Son choix de Kashim Shettima comme colistier est intéressant. Certains y voient une provocation, car Shettima est, comme Tinubu, une tradition politique musulmane qui encourage le partage du pouvoir entre chrétiens et musulmans. Shettima était gouverneur de l’État de Borno, un bastion de Boko Haram.
Sur le plan économique, Tinubu souligne ses antécédents en tant que gouverneur de Lagos de 1999 à 2007 et revendique le boom économique de la ville. Mais cette croissance a un coût. Selon l’Economist Intelligence Unit, Lagos est la deuxième pire ville au monde où vivre, après seulement Damas en Syrie, déchirée par la guerre.
Il est difficile de savoir ce qu’Atiku Abubakar envisage de faire face à l’insécurité car il l’évoque à peine dans son manifeste, craignant peut-être de s’aliéner son principal électorat du Nord, qui s’inquiète déjà d’être trop libéral.
Cela soulève des inquiétudes quant à savoir s’il sera en mesure de prendre des décisions difficiles dans l’intérêt national plus large. Il a cependant une certaine forme à cet égard, s’étant opposé à l’introduction de la charia dans les régions à majorité musulmane du nord.
Le centre de la campagne d’Abubakar est l’économie. Il est résolument favorable aux entreprises et dit qu’il supprimera les subventions sur le carburant – même si cela rend le pétrole plus cher pour les gens ordinaires – et privatisera la compagnie pétrolière d’État. Ces économies seront allouées aux petites et moyennes entreprises, pour créer des emplois.
D’autres idées incluent la renégociation des accords de dette internationaux et la levée d’une obligation de la diaspora pour financer le secteur technologique en plein essor. La plupart des Nigérians conviendront que ce ne sont de bonnes idées que s’ils en sont les bénéficiaires.
Peut-être que le secret de la popularité inattendue de Peter Obi est qu’il propose quelque chose de différent.
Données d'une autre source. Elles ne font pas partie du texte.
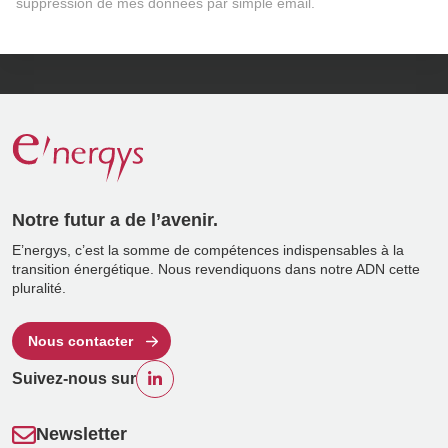
suppression de mes données par simple email.
Notre futur a de l’avenir.
E’nergys, c’est la somme de compétences indispensables à la
transition énergétique. Nous revendiquons dans notre ADN cette
pluralité.
Nous contacter
Suivez-nous sur
Newsletter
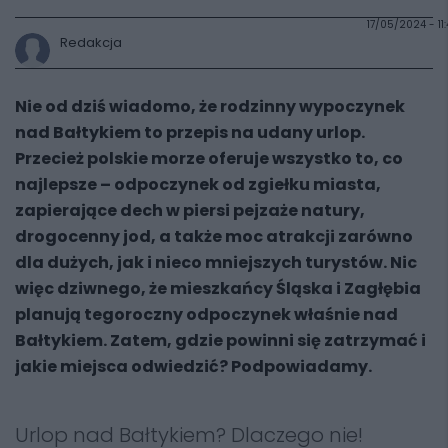
17/05/2024 - 11
Redakcja
Nie od dziś wiadomo, że rodzinny wypoczynek
nad Bałtykiem to przepis na udany urlop.
Przecież polskie morze oferuje wszystko to, co
najlepsze – odpoczynek od zgiełku miasta,
zapierające dech w piersi pejzaże natury,
drogocenny jod, a także moc atrakcji zarówno
dla dużych, jak i nieco mniejszych turystów. Nic
więc dziwnego, że mieszkańcy Śląska i Zagłębia
planują tegoroczny odpoczynek właśnie nad
Bałtykiem. Zatem, gdzie powinni się zatrzymać i
jakie miejsca odwiedzić? Podpowiadamy.
Urlop nad Bałtykiem? Dlaczego nie!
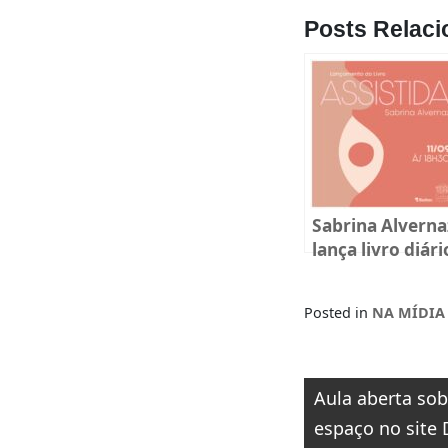
Posts Relaci
Sabrina Alverna
lança livro diári
sobre
reprodução
Posted in
NA MÍDIA
humana em
Florianópolis
Navegaçã
Aula aberta sob
de
espaço no site 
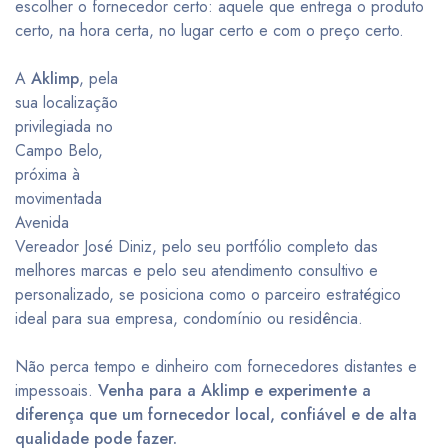
escolher o fornecedor certo: aquele que entrega o produto
certo, na hora certa, no lugar certo e com o preço certo.
A
Aklimp
, pela
sua localização
privilegiada no
Campo Belo,
próxima à
movimentada
Avenida
Vereador José Diniz, pelo seu portfólio completo das
melhores marcas e pelo seu atendimento consultivo e
personalizado, se posiciona como o parceiro estratégico
ideal para sua empresa, condomínio ou residência.
Não perca tempo e dinheiro com fornecedores distantes e
impessoais.
Venha para a Aklimp e experimente a
diferença que um fornecedor local, confiável e de alta
qualidade pode fazer.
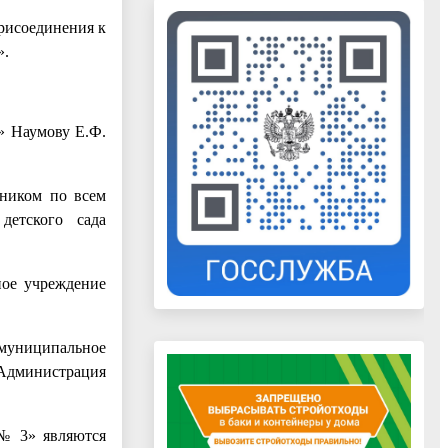
рисоединения к
».
» Наумову Е.Ф.
мником по всем
детского сада
ное учреждение
 муниципальное
 Администрация
 № 3» являются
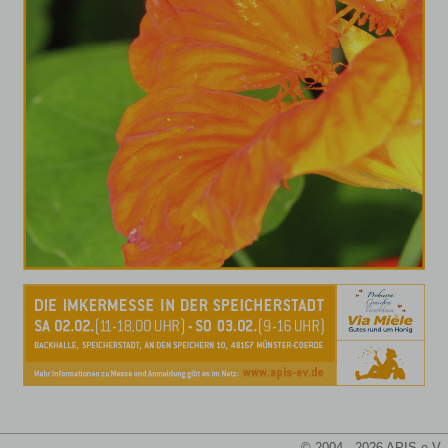
© 2004 - 2026 APIS e.V.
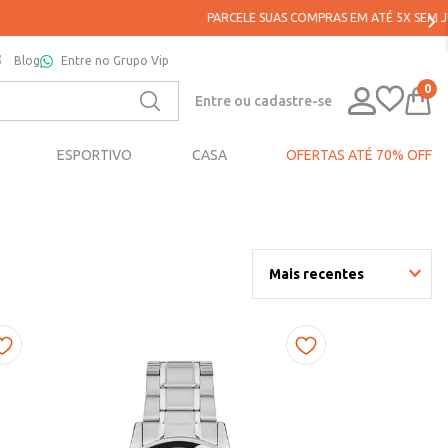
Blog
Entre no Grupo Vip
0
Entre ou cadastre-se
ESPORTIVO
CASA
OFERTAS ATÉ 70% OFF
Mais recentes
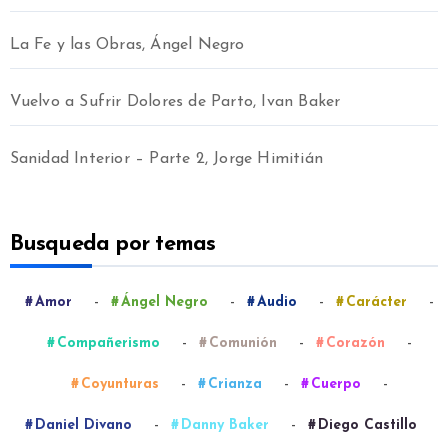
La Fe y las Obras, Ángel Negro
Vuelvo a Sufrir Dolores de Parto, Ivan Baker
Sanidad Interior – Parte 2, Jorge Himitián
Busqueda por temas
-
-
-
-
Amor
Ángel Negro
Audio
Carácter
-
-
-
Compañerismo
Comunión
Corazón
-
-
-
Coyunturas
Crianza
Cuerpo
-
-
Daniel Divano
Danny Baker
Diego Castillo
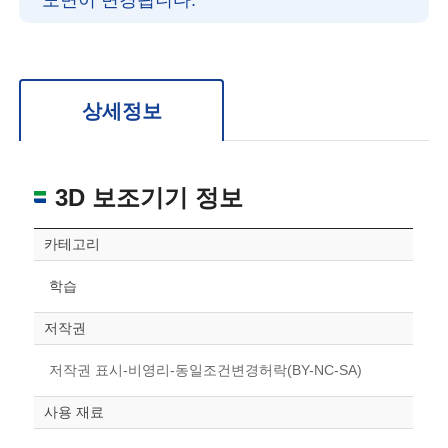
도면이 변경됩니다.
확대/축소: 마우스 스크롤
회전: 좌측 드래그
위치 이동: 우측 드래그
도면을 처음 위치로 되돌리고 싶은 경우 상단의 “스케일 조정“ 버튼을 눌러주세요.
상세정보
3D 보조기기 정보
카테고리
학습
저작권
저작권 표시-비영리-동일조건변경허락(BY-NC-SA)
사용 재료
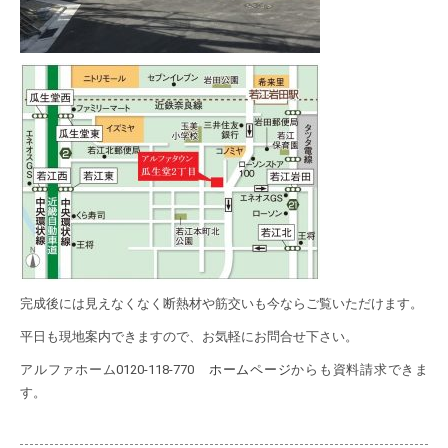
完成後には見えなくなく断熱材や筋交いも今ならご覧いただけます。
平日も現地案内できますので、お気軽にお問合せ下さい。
アルファホーム0120-118-770
ホームページ
からも資料請求できま
す。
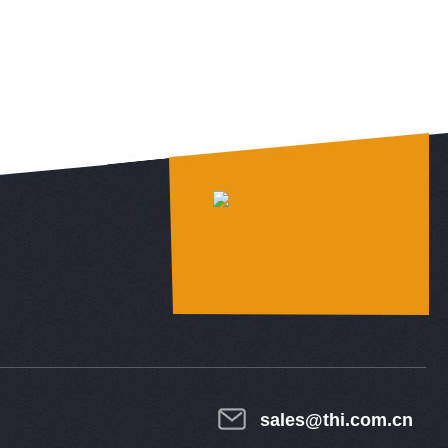
sales@thi.com.cn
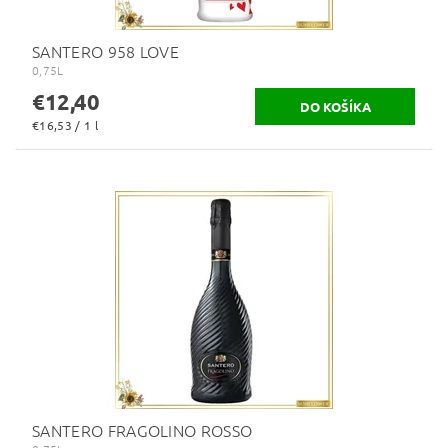
SANTERO 958 LOVE
0,75L
€12,40
€16,53 / 1 l
SANTERO FRAGOLINO ROSSO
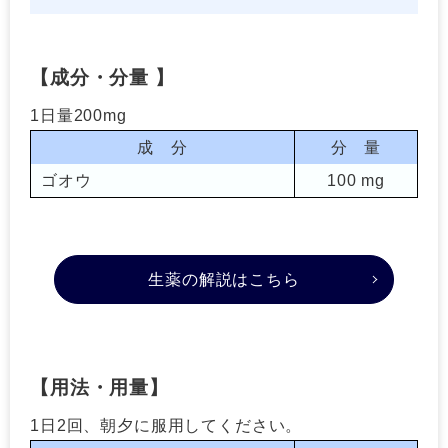
【成分・分量 】
1日量200mg
成 分
分 量
ゴオウ
100 mg
生薬の解説はこちら
【用法・用量】
1日2回、朝夕に服用してください。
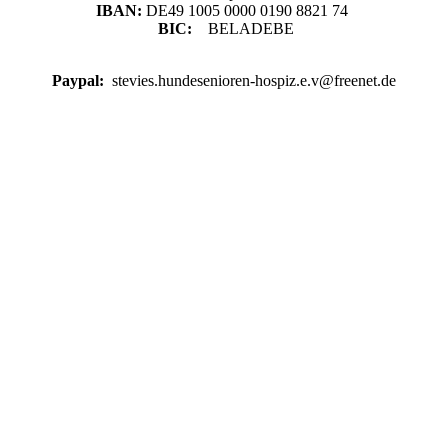
IBAN:
DE49 1005 0000 0190 8821 74
BIC:
BELADEBE
Paypal:
stevies.hundesenioren-hospiz.e.v@freenet.de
Il a peu d’expérience dans la lutte contre les conflits armés, mais se dit prêt à négocier avec ceux qui peuvent être encouragés à voir les choses différemment et « s’occupera » de ceux qui ne le font pas.
Ses partisans, les Obidients, comme ils se font appeler, pensent que son intégrité personnelle l’aidera à éviter la corruption et les abus de pouvoir qui ont entravé la réponse de l’administration actuelle à l’insécurité.
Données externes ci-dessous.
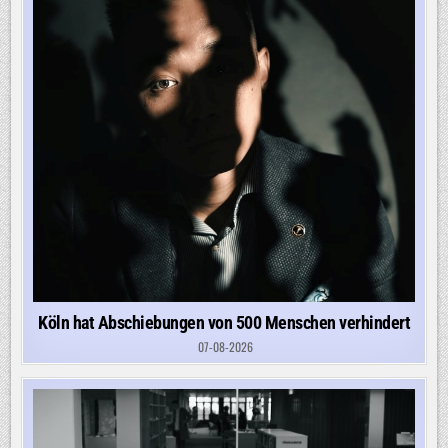
Köln hat Abschiebungen von 500 Menschen verhindert
07-08-2026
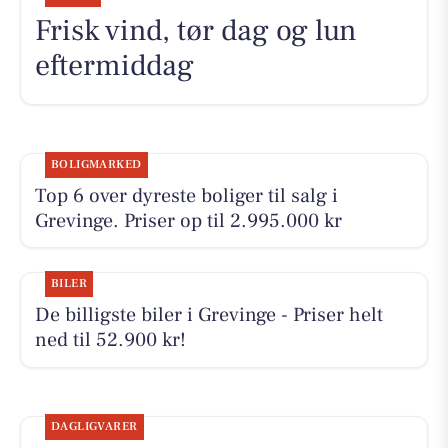
Frisk vind, tør dag og lun
eftermiddag
BOLIGMARKED
Top 6 over dyreste boliger til salg i
Grevinge. Priser op til 2.995.000 kr
BILER
De billigste biler i Grevinge - Priser helt
ned til 52.900 kr!
DAGLIGVARER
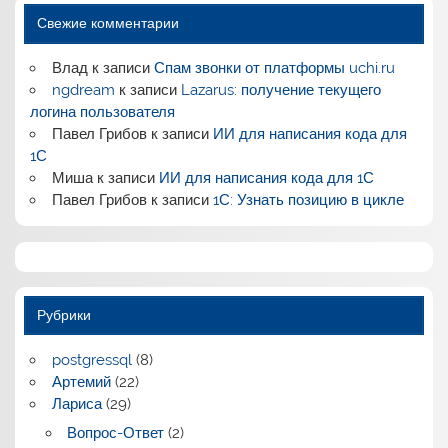
Свежие комментарии
Влад
к записи
Спам звонки от платформы uchi.ru
ngdream
к записи
Lazarus: получение текущего
логина пользователя
Павел Грибов
к записи
ИИ для написания кода для
1С
Миша
к записи
ИИ для написания кода для 1С
Павел Грибов
к записи
1С: Узнать позицию в цикле
Рубрики
postgressql
(8)
Артемий
(22)
Лариса
(29)
Вопрос-Ответ
(2)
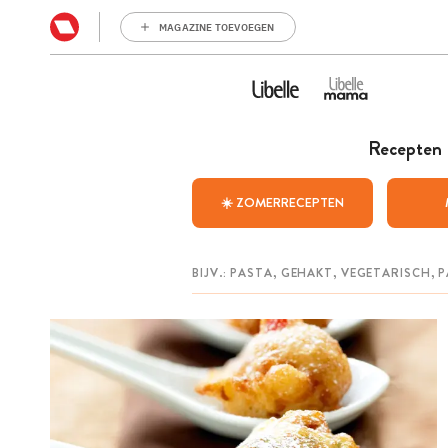
MAGAZINE TOEVOEGEN
Recepten
☀️ ZOMERRECEPTEN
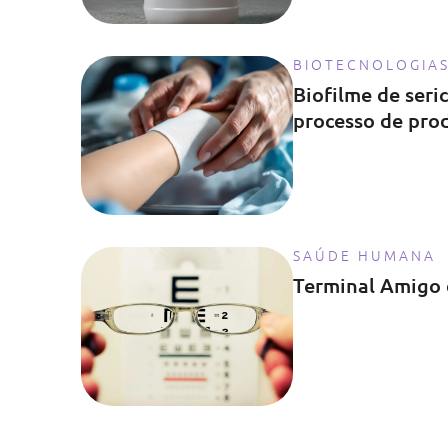
BIOTECNOLOGIA
Biofilme de seri
processo de pro
SAÚDE HUMANA
Terminal Amigo 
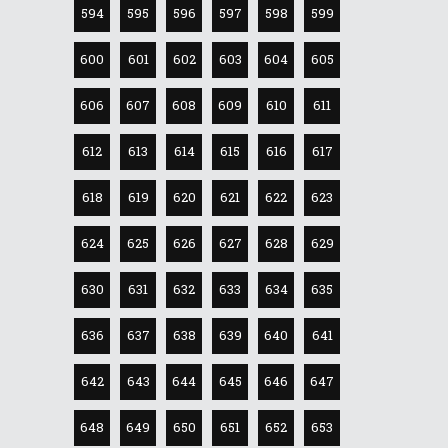
594
595
596
597
598
599
600
601
602
603
604
605
606
607
608
609
610
611
612
613
614
615
616
617
618
619
620
621
622
623
624
625
626
627
628
629
630
631
632
633
634
635
636
637
638
639
640
641
642
643
644
645
646
647
648
649
650
651
652
653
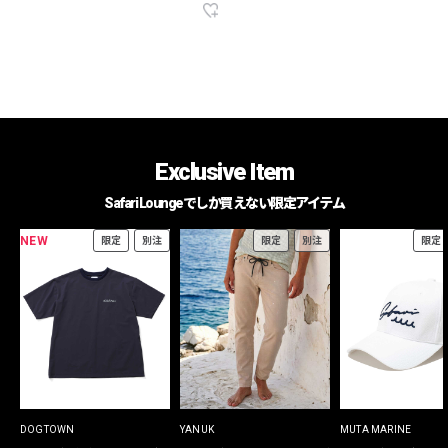
Exclusive Item
Safari Loungeでしか買えない限定アイテム
NEW
限定
別注
限定
別注
限定
DOGTOWN
YANUK
MUTA MARINE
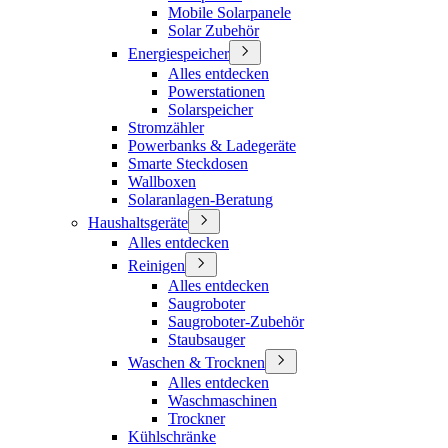
Mobile Solarpanele
Solar Zubehör
Energiespeicher
Alles entdecken
Powerstationen
Solarspeicher
Stromzähler
Powerbanks & Ladegeräte
Smarte Steckdosen
Wallboxen
Solaranlagen-Beratung
Haushaltsgeräte
Alles entdecken
Reinigen
Alles entdecken
Saugroboter
Saugroboter-Zubehör
Staubsauger
Waschen & Trocknen
Alles entdecken
Waschmaschinen
Trockner
Kühlschränke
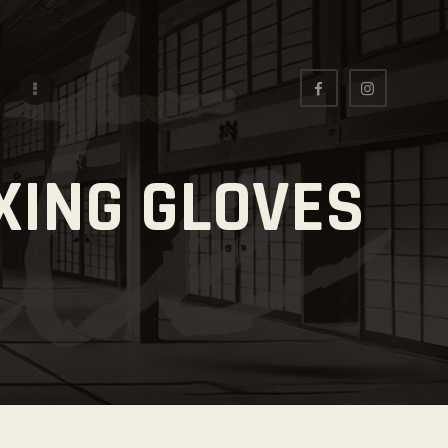
XING GLOVES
En tant que gouverneur d’Anambra, Obi a constitué les caisses de l’État et a un bon bilan dans le secteur privé, où il a créé suffisamment de richesses pour ressentir le besoin d’en cacher une partie à l’étranger. La théorie est qu’il, contrairement à ses rivaux, ne cherche pas à s’enrichir pendant son mandat et serait donc un intendant fiable des finances du Nigeria.